Nicholas Scapillati, executive director of Grizzly Bear Foundation, said Monday that it comes after months-long discussions with the province on how to protect bears, with the goal to give the animals a “better and second chance at life in the wild.”

Scapillati said what’s exciting about the project is that the government is open to working with outside experts and the public.

“So, they’ll be working through Indigenous knowledge and scientific understanding, bringing in the latest techniques and training expertise from leading experts,” he said in an interview.

B.C. government data show conservation officers destroyed 603 black bears and 23 grizzly bears in 2023, while 154 black bears were killed by officers in the first six months of this year.

Scapillati said the group will publish a report with recommendations by next spring, while an independent oversight committee will be set up to review all bear encounters with conservation officers to provide advice to the government.

Environment Minister George Heyman said in a statement that they are looking for new ways to ensure conservation officers “have the trust of the communities they serve,” and the panel will make recommendations to enhance officer training and improve policies.

Lesley Fox, with the wildlife protection group The Fur-Bearers, said they’ve been calling for such a committee for decades.

“This move demonstrates the government is listening,” said Fox. “I suspect, because of the impending election, their listening skills are potentially a little sharper than they normally are.”

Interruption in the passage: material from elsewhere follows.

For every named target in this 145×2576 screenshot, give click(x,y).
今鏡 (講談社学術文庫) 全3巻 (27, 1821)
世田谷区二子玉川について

Fox said the partnership came from “a place of long frustration” as provincial conservation officers kill more than 500 black bears every year on average, and the public is “no longer tolerating this kind of approach.”

“I think that the conservation officer service and the B.C. government are aware they need to change, and certainly the public has been asking for it,” said Fox.

Fox said there’s a lot of optimism about the new partnership, but, as with any government, there will likely be a lot of red tape to get through.

“I think speed is going to be important, whether or not the committee has the ability to make change and make change relatively quickly without having to study an issue to death, ” said Fox.